This is a single center, open-label phase 1 study to assess the safety and feasibility of PSMA-specific CAR modified autologous T cells (CART-PSMA cells) in patients with advanced prostate cancer.

Condition or Disease Intervention/Treatment Phase
  • Drug: CART-PSMA cells
Phase 1

Study Design

Study Type:
Interventional
Anticipated Enrollment :
20 participants
Allocation:
N/A
Intervention Model:
Sequential Assignment
Masking:
None (Open Label)
Primary Purpose:
Treatment
Official Title:
Phase I Study of CART-PSMA Cells in Patients With Advanced Prostate Cancer
Anticipated Study Start Date :
Jan 1, 2023
Anticipated Primary Completion Date :
Dec 1, 2024
Anticipated Study Completion Date :
Dec 1, 2025

Arms and Interventions

Arm Intervention/Treatment
Experimental: autologous CART-PSMA cells

Drug: CART-PSMA cells
This study consists of 2 parts: Part A (Dose Escalation): The investigators are looking the highest dose of the study intervention that can be administered safely without severe or unmanageable side effects in participants that advanced prostate cancer.
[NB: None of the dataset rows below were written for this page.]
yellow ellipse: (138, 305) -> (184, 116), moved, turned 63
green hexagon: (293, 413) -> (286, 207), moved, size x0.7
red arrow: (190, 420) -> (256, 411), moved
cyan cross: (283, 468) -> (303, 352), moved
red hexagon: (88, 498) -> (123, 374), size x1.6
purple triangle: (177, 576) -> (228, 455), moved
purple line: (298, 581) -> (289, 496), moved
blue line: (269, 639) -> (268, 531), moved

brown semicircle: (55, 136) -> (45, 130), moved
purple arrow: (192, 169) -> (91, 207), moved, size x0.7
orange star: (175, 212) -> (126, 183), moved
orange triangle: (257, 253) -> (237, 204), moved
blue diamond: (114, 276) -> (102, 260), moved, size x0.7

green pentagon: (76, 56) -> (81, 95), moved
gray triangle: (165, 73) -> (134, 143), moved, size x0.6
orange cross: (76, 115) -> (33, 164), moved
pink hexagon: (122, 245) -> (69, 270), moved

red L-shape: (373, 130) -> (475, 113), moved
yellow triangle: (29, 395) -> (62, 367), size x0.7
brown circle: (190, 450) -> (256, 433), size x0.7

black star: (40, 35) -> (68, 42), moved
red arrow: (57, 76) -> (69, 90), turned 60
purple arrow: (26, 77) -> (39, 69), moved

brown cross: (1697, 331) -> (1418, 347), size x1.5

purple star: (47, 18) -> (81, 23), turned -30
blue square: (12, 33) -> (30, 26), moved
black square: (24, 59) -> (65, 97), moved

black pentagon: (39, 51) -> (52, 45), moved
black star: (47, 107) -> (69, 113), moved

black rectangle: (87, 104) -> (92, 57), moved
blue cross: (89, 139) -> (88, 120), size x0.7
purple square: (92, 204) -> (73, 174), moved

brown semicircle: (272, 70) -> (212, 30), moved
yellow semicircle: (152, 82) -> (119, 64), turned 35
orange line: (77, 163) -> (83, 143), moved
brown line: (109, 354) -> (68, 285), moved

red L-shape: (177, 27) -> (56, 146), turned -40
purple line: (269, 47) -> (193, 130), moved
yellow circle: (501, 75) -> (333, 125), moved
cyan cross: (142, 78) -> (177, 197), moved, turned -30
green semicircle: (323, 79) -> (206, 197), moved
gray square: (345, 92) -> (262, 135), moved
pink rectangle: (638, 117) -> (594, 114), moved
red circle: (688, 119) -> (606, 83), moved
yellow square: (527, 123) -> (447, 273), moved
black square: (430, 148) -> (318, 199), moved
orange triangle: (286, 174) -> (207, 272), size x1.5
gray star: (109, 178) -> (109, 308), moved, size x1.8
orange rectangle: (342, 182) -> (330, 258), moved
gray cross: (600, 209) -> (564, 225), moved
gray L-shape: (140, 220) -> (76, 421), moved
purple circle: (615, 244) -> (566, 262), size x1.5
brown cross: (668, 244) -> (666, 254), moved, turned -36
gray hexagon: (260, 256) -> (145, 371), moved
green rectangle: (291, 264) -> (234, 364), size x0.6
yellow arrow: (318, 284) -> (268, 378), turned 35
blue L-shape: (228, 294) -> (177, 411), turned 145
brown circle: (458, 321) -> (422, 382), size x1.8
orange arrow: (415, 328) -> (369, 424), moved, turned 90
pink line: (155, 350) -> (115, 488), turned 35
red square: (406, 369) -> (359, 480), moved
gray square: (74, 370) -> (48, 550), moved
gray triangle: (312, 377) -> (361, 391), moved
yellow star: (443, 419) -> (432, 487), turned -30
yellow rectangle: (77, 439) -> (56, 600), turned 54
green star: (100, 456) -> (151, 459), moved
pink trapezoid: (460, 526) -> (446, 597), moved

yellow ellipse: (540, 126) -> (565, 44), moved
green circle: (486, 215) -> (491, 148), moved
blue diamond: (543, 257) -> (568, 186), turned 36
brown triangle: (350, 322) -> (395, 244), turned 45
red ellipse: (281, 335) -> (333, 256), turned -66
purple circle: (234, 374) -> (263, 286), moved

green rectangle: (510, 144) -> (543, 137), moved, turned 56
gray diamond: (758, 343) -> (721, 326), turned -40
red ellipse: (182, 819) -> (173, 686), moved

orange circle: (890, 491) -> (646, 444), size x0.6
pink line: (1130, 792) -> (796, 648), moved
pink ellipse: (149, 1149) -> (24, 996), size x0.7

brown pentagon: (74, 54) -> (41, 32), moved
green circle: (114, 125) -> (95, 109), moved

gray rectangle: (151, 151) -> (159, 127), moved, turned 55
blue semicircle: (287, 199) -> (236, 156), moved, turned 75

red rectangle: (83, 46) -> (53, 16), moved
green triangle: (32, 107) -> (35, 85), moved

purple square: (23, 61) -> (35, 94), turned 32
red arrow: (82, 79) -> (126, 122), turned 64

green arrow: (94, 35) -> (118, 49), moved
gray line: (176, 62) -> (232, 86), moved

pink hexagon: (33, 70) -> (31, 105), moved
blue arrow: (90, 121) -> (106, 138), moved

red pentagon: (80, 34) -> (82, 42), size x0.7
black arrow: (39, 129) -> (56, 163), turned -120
Up to 4 dosing cohorts, with up to 3 subjects enrolled in each cohort, will be explored as follows: cohort 1: CART-PSMA cells 1-3x10^7 on Day 0; cohort 2: CART-PSMA cells 1-3x10^8 on Day 0; cohort 3: CART-PSMA cells 1-3x10^7 on Day 0,following lymphodepleting chemotherapy with cyclophosphamide 300 mg/m2/day and fludarabine 30 mg/m2/day given over 3 days; cohort 4: CART-PSMA cells 1-3x10^8 on Day 0,following lymphodepleting chemotherapy with cyclophosphamide 300 mg/m2/day and fludarabine 30 mg/m2/day given over 3 days; Part B (Expansion Cohort): Participants will be treated at the respective dose (at or below the Maximum Tolerated Dose), as determined during Part A (Dose Escalation).

Outcome Measures

Primary Outcome Measures

  1. Occurrence of study related adverse events, laboratory toxicities and clinical events that are possibly, likely, or definitely related to study participation. [Up to 15 years]

    Assessing the type, frequency, severity, and duration of adverse events as a result of CART-PSMA cell infusion via physical, laboratory and imaging examination.

Secondary Outcome Measures

  1. The persistence, accumulation, and migration of CART-PSMA cells. [Up to 2 years]

    Assessing the trafficking of CART-PSMA cells in the peripheral blood by quantifying the mRNA of CAR gene at the time of each infusion as well as at each time of follow-up blood collection. Peripheral blood will be collected prior to the initial infusion and will be set as baseline.

  2. Overall survival (OS) [Up to 15 years]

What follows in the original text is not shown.